Problem to solve: Report all lines of the data below that hold the word "Server".

Data for the task:
========================================================================

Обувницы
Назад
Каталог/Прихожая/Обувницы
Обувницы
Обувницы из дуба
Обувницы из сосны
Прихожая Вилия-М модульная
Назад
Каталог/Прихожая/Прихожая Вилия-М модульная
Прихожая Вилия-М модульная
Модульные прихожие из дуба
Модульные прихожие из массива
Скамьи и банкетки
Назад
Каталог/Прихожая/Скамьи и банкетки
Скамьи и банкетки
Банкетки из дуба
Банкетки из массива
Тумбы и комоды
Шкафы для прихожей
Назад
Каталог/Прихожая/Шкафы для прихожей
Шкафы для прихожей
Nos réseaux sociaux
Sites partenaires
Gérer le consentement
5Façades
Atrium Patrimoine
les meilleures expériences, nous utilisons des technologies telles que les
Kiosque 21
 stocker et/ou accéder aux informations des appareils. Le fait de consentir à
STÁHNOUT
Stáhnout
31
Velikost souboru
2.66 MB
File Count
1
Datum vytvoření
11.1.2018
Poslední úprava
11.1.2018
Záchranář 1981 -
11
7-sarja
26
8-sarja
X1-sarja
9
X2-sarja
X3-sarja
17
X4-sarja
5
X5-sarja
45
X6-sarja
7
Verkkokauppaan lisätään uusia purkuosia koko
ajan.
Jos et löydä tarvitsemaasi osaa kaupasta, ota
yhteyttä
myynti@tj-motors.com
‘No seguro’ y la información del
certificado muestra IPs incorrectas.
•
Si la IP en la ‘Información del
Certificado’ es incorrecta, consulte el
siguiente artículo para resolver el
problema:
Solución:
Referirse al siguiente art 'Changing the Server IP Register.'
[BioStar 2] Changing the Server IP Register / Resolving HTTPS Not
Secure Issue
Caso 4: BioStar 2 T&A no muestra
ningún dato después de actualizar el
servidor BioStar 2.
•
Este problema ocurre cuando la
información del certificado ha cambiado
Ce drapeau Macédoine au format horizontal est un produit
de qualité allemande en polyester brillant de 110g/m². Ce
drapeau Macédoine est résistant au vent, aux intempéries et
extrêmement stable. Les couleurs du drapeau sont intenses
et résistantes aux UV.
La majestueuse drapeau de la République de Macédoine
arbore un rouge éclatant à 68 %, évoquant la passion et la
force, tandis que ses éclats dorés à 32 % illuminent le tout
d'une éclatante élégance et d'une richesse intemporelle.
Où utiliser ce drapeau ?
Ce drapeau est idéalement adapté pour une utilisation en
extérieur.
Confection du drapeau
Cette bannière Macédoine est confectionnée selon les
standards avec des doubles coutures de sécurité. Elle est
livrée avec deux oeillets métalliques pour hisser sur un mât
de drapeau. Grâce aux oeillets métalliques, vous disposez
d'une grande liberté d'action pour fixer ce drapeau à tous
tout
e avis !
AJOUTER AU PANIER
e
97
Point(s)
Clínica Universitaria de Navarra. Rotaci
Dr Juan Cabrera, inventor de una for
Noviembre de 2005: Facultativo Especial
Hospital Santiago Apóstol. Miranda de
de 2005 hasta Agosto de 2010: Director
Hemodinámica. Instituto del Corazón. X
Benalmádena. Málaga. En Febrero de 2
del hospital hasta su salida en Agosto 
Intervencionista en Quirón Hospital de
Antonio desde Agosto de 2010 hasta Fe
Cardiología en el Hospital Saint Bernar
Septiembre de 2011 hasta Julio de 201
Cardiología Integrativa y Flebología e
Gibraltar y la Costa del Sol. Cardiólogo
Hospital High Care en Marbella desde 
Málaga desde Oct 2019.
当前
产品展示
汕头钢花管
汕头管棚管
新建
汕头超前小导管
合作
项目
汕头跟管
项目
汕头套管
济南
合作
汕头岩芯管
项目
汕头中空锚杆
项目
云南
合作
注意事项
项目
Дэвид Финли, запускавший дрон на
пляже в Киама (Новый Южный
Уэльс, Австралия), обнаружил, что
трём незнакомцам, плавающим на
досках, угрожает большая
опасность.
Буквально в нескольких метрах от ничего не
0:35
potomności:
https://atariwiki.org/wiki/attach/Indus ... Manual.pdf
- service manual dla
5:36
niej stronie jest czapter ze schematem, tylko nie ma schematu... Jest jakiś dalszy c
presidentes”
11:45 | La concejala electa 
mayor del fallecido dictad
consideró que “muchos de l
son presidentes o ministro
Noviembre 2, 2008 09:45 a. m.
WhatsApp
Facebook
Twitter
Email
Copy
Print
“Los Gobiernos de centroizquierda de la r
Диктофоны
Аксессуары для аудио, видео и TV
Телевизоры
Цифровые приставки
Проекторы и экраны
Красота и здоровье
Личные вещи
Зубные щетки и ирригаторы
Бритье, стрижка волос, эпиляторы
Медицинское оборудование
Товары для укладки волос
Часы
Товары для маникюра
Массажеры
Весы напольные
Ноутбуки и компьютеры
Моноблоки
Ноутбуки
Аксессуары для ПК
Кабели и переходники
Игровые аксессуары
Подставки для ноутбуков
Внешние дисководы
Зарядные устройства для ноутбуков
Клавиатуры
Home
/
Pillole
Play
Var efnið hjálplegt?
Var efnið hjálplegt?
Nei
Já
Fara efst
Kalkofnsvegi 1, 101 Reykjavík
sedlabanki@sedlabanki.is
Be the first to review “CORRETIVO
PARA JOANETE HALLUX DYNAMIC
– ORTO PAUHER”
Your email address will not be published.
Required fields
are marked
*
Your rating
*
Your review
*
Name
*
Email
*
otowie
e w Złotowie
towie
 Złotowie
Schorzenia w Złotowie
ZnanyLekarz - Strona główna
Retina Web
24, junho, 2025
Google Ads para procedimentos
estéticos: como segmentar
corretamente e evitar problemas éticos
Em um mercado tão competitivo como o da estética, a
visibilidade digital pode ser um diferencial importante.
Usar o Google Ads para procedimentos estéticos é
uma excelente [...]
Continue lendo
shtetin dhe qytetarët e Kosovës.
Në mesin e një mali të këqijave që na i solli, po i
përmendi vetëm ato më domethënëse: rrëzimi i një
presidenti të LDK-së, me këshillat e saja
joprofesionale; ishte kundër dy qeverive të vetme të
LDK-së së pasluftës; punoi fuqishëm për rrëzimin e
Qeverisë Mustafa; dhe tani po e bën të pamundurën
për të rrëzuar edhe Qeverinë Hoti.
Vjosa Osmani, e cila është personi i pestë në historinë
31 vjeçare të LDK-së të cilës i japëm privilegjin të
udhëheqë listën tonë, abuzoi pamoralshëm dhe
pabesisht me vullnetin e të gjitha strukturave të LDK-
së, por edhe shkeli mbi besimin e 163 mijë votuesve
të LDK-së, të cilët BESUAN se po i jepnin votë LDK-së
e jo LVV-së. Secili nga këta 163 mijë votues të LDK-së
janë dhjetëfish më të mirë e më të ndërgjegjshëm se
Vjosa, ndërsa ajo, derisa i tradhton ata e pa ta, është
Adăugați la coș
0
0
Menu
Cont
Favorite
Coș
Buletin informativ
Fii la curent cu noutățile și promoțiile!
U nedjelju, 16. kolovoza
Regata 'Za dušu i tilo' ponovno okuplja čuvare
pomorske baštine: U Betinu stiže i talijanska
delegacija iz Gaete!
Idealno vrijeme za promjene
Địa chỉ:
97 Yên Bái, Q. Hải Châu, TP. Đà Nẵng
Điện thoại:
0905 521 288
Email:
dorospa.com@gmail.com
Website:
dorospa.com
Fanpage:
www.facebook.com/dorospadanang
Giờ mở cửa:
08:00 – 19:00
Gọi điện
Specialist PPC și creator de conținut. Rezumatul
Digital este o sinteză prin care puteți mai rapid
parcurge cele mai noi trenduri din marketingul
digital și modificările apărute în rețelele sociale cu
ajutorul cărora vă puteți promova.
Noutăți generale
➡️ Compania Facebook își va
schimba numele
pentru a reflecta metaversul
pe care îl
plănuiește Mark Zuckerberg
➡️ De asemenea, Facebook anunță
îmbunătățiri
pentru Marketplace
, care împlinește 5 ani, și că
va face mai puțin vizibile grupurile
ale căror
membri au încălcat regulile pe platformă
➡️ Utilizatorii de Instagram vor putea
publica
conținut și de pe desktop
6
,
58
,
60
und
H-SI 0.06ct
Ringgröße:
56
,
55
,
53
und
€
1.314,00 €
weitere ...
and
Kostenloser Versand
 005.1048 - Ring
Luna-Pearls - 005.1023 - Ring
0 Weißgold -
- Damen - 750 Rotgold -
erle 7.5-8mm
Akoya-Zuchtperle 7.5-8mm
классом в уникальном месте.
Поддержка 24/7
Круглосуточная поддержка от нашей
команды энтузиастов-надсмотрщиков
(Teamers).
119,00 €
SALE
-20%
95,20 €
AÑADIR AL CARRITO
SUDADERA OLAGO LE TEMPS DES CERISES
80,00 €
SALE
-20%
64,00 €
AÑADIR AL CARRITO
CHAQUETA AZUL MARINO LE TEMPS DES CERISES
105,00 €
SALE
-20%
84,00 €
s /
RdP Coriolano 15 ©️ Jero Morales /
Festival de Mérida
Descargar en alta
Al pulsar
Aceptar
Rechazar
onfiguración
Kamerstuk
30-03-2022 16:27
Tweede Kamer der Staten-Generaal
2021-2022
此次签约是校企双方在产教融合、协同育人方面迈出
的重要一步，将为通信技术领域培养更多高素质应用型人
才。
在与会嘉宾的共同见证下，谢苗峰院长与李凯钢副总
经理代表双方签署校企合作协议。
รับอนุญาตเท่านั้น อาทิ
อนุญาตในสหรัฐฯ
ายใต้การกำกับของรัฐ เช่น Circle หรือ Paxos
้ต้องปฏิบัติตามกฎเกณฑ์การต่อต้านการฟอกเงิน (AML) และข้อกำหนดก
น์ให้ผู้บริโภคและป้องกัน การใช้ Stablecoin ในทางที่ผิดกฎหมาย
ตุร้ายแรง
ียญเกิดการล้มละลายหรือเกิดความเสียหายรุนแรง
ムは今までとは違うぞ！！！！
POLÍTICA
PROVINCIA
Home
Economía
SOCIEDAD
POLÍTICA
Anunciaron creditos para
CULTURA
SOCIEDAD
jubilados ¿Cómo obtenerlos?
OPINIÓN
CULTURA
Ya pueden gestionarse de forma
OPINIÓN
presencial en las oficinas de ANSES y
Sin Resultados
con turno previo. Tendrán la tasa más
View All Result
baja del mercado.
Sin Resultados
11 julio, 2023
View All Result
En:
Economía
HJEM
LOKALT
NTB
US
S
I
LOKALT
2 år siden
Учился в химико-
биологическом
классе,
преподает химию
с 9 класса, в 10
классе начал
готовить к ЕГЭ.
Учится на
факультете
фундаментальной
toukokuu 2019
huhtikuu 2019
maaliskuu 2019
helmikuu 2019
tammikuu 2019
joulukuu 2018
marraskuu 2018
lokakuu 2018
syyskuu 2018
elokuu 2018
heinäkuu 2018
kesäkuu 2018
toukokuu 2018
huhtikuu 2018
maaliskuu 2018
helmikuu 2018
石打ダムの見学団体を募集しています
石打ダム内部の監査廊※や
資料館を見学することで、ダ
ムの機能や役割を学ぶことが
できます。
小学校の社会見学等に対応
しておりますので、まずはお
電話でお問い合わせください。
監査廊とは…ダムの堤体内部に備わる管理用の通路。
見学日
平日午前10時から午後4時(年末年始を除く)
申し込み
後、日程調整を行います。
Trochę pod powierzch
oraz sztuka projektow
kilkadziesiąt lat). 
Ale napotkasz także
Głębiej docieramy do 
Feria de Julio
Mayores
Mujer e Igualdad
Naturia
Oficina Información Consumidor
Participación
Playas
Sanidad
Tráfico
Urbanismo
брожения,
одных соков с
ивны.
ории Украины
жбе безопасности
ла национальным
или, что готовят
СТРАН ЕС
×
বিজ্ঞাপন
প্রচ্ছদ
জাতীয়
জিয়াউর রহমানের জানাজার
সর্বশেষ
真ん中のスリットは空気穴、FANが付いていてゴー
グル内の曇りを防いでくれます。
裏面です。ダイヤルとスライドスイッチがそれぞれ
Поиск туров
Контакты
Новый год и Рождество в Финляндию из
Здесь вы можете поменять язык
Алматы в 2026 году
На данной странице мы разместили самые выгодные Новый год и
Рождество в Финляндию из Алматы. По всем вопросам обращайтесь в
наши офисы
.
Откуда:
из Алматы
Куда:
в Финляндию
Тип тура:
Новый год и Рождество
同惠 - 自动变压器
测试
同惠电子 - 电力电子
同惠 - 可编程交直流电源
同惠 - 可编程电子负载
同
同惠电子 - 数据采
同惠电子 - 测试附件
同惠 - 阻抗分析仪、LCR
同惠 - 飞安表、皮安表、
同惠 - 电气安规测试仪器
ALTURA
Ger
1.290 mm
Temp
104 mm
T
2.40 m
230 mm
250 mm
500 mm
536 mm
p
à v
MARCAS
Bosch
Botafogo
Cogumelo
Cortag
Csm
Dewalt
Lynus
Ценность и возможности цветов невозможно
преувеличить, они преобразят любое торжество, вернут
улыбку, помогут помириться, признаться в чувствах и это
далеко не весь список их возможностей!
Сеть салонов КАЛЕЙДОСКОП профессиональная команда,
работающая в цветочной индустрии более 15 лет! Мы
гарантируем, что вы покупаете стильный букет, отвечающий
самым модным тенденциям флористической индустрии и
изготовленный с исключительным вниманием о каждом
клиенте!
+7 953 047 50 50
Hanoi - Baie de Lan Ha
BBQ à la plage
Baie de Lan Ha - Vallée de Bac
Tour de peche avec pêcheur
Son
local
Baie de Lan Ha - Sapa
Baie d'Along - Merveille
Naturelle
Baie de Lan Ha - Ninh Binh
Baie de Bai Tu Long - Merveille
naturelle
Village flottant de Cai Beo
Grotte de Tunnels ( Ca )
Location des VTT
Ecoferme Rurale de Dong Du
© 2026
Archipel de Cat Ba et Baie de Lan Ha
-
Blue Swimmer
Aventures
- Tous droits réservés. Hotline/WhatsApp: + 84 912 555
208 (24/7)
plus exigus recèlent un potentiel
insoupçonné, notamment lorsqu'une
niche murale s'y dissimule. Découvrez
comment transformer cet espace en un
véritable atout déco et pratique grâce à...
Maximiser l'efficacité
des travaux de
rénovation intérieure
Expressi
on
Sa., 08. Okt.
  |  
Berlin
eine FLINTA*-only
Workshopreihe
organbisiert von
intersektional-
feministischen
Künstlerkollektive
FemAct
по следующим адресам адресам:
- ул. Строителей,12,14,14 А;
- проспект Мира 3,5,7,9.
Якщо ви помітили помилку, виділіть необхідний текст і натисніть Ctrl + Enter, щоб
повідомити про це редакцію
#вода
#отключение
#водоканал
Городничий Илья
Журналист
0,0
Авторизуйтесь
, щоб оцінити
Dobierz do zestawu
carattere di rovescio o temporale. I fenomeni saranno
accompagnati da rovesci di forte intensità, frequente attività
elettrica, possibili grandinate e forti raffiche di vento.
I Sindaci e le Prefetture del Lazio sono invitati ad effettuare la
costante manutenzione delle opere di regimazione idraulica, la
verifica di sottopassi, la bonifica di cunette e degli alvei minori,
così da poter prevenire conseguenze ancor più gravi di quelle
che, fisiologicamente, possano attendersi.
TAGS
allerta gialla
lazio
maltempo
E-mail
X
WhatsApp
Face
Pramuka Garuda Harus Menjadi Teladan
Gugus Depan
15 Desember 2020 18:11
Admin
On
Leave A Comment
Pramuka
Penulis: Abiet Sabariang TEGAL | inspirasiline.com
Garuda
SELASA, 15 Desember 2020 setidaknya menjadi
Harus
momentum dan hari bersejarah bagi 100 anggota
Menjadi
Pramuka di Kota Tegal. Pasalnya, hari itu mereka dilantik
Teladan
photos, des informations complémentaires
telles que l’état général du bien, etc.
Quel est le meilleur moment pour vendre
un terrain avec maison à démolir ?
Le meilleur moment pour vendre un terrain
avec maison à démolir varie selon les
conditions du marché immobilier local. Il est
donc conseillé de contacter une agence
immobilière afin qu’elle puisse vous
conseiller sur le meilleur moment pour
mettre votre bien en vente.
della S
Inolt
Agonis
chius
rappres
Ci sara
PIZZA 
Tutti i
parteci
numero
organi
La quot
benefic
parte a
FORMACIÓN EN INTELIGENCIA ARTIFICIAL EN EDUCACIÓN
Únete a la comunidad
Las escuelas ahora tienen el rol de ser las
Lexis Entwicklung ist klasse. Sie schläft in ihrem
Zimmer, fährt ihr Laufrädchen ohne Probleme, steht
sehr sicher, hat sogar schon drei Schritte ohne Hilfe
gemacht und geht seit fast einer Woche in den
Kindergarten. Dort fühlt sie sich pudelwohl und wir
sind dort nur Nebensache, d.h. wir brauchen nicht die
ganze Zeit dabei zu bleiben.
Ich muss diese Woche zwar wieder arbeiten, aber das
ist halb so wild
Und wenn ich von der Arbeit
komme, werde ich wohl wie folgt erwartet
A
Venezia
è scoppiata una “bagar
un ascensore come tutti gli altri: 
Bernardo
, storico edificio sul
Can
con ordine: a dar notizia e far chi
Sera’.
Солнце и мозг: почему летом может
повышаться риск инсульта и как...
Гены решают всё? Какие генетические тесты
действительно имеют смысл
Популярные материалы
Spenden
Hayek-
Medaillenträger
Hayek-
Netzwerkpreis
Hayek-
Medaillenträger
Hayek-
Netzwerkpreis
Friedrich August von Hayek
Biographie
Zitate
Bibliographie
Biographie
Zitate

========================================================================

Written solution:
Referirse al siguiente art 'Changing the Server IP Register.'
[BioStar 2] Changing the Server IP Register / Resolving HTTPS Not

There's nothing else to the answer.